Perfectionism
The Performance of Perfection
Perfectionism is not a personality trait—it’s a relationship. A relationship with fear, with longing, and most of all, with shame. It begins as a survival strategy: If I can be exceptional, I might be safe. If I can stay composed, maybe I won’t be left. Over time, it becomes the air we breathe. We curate, polish, and edit until the presentation of ourselves becomes more familiar than the person inside it. Perfectionism offers control, but at a cost: intimacy. Because we can’t connect through performance—only through presence.
We tend to think perfectionism is about standards or ambition, but beneath it lives a quieter truth. Perfectionism is a choreography of shame. It’s the subtle pause before speaking, the instinct to fix what no one else sees, the exhaustion that comes from staying one step ahead of disapproval. It’s the child who learned to trade authenticity for acceptance, now showing up in adult form, still perfecting the art of invisibility.

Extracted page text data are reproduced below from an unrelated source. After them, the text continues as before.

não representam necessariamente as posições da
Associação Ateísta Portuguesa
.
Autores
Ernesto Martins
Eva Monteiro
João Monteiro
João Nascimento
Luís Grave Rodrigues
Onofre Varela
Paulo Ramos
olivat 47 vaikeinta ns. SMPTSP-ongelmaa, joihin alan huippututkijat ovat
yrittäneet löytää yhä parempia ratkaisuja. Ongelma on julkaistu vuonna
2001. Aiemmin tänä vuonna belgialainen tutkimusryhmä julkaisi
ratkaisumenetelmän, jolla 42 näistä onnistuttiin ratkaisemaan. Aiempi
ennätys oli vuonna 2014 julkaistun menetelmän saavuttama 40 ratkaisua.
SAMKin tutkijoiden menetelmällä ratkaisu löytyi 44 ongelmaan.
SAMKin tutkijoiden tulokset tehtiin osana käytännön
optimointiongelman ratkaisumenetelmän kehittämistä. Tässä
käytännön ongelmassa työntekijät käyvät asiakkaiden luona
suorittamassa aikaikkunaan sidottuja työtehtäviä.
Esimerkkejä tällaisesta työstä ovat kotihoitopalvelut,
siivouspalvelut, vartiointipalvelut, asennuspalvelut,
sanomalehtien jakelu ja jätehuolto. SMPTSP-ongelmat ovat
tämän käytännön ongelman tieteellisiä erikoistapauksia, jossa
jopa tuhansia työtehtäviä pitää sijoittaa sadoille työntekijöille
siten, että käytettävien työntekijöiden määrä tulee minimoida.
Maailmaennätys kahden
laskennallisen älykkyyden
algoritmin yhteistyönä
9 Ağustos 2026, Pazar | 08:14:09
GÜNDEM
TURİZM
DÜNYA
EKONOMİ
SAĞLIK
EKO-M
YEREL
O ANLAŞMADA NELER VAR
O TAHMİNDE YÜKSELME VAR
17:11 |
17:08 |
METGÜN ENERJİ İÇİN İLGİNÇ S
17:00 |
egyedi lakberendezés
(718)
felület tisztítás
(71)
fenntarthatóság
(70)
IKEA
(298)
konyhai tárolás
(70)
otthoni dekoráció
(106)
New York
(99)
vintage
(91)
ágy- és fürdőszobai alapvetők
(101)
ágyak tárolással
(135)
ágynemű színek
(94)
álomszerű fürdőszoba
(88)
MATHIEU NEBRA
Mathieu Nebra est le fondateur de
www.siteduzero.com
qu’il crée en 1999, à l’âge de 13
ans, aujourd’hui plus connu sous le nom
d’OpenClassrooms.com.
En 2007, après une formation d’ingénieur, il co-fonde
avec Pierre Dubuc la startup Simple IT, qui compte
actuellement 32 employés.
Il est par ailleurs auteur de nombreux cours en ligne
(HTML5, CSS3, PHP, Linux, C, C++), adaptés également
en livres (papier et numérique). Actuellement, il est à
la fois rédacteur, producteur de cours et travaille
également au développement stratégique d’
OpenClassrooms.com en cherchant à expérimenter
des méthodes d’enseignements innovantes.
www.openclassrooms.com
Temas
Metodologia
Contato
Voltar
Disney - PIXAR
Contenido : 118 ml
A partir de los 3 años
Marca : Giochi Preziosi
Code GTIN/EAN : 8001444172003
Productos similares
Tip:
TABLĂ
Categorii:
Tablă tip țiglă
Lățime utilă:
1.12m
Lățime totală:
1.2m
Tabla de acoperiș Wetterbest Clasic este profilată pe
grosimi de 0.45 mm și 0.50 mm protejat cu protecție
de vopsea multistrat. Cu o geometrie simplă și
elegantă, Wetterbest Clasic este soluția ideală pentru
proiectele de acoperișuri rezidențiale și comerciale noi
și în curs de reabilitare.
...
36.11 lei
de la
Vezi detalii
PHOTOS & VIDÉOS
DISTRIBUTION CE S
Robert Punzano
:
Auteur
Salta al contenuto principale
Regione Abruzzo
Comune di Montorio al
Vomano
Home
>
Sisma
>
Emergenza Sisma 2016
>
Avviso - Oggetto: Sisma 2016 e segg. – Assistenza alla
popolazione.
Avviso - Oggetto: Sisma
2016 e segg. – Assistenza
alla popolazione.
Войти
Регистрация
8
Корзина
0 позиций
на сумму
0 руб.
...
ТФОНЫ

When shame whispers, be better and you’ll be safe, perfectionism replies, watch me. But no matter how much we achieve, the hunger it feeds never feels full. The applause lands, but the belonging doesn’t. Real growth begins not when we outperform the shame, but when we turn toward it with curiosity. What is this vigilance protecting? What pain would emerge if we stopped managing every detail of how we’re seen?
The work isn’t to dismantle the striving—it’s to reimagine the relationship. To let the part that performs know it no longer has to carry the entire story. To let the parts that tremble, doubt, and crave closeness take their place in the room too. True connection has nothing to do with perfection. It isn’t built through the moments we shine, but through the ones where we soften and stay. When we allow someone to witness our unfinishedness, our humanity, without rushing to repair it—that’s where love enters.
Because love, in the end, is not a mirror for our perfection. It’s a sanctuary for our imperfection
a little poem:
You were born sovereign.
Then somewhere along the way, you traded your truth for applause.
Your purpose isn’t to be perfect.
It’s to be fully expressed.
That’s when the universe conspires.
That’s when you magnetize what’s truly yours.